Define ChainRule for runcircuit (w/o noise)

PhilipVinc commented 2 years ago

This would make working with noise and AD easy.

The runcircuit w/o noise should be easy to write. You essentially ahve an implementation inside of /src/autodiff.jl

function rrule(::typeof(rayleigh_quotient), O::MPO, U::Vector{ITensor}, ψ::MPS; kwargs...)
  ϕl = runcircuit(ψ, U; kwargs...) 
  ϕl = noprime(*(O, ϕl'; kwargs...))

  Udag = reverse([dag(swapprime(u, 0=>1)) for u in U])
  ξ⃗ = MPS[ϕl]
  for udag in Udag
    ξ⃗  = vcat(ξ⃗, apply(udag, ξ⃗[end]; move_sites_back = true, kwargs...))
  end
  ξ⃗l = reverse(ξ⃗)
  y = real(inner(ξ⃗l[1], ψ))
  ...
  return y, rayleigh_quotient_pullback
end

i'm unsure how that should be written with noise. I'm not so familiar with ITensor's notation..

mtfishman commented 2 years ago

Hi @PhilipVinc,

That's a good point, we could write an rrule directly for runcircuit. Perhaps in that way we could avoid the need for writing an explicit rrule for rayleigh_quotient and make it easier for people to use more general cost functions. We would just need to make sure we can write the rule so that it is just as efficient as the one we would write for rayleigh_quotient directly.

In terms of the noisy circuit evolution, @GTorlai and I have discussed it and we have a plan for the noisy circuit rayleigh_quotient rrule, which should translate over to runcircuit. It should mostly just look like the noiseless circuit rule, but you have to be a bit careful about order of operations so the contractions are efficient, since the noisy circuit has nonlocal contractions of the Krauss dimensions. In general, we've written runcircuit to be essentially generic to whether or not there is noise.

Cheers, Matt

PhilipVinc commented 2 years ago

Hi @mtfishman , thanks for the answer.

We would just need to make sure we can write the rule so that it is just as efficient as the one we would write for rayleigh_quotient directly.

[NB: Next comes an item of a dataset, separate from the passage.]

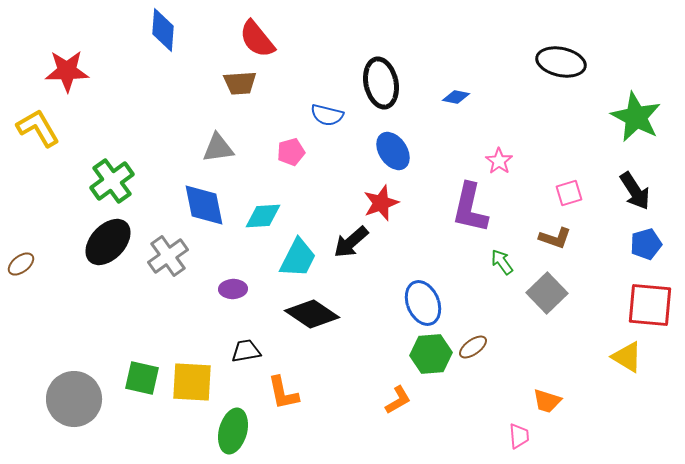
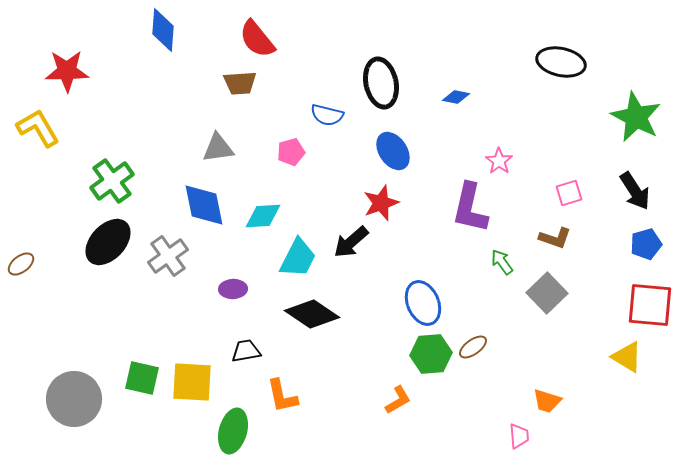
orange L-shape at (283, 393): moved 1 px left, 3 px down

You also can have both... and remind users to use reyleigh_quotient for best performance. (Though, right now reyleigh_quotient does not work with noise, which is why i was using directly runcircuit).

In terms of the noisy circuit evolution, @GTorlai and I have discussed it we have a plan for the noisy circuit rayleigh_quotient rrule, which should translate over to runcircui

I'd be happy to know when you've got a sketch of this working. With @StefanoBarison we are trying to benchmark a few things and this would speed up our calculations enourmously

mtfishman commented 2 years ago

I believe I've worked out that the rrule for runcircuit directly can be done efficiently (with and without noise), so that would be a good way to go. Agreed we could have definitions for both runcircuit and rayleigh_quotient, but ideally we would avoid code duplication.

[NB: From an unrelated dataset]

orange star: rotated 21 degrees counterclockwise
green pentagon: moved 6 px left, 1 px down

Sounds good, glad to hear there is interest in this. We will keep you posted.

PhilipVinc commented 2 years ago

but ideally we would avoid code duplication.

If they are the same you can just call a sub-function. In general, I'd like julia code to be wholly differentiable at the top level. If a function is exported and accessible by users, it should be differentiable in some form. Otherwise, how I am to know that one is differentiable and the other ain't? You can document that one might be less efficient, but ideally it should be.

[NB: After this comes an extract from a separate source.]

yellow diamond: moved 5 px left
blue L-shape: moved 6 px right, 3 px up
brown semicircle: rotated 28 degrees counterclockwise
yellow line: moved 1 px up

mtfishman commented 2 years ago

Right, but the goal of an AD library is have a sweet spot, where you define a minimal set of rules and the AD package like Zygote automatically composes them so that a wider range of functionality is differentiable. We would not explicitly make differentiation rules for every single user facing function, that would be impractical and essentially negate a big reason for using AD in the first place.

I'm just proposing the idea that hopefully by making runcircuit differentiable, functions like rayleigh_quotient will be differentiable automatically, since rayleigh_quotient is just a simple wrapper around runcircuit and inner so AD libraries like Zygote should be able to compute it's derivative automatically.

Essentially there is not much point in even providing rayleigh_quotient since it is so easy to write in terms of runcircuit and inner, we mostly used it as a convenient function for writing an AD rule to use in cost functions for VQE-like applications.

mtfishman commented 2 years ago

With regard to:

In general, I'd like julia code to be wholly differentiable at the top level. If a function is exported and accessible by users, it should be differentiable in some form. Otherwise, how I am to know that one is differentiable and the other ain't? You can document that one might be less efficient, but ideally it should be.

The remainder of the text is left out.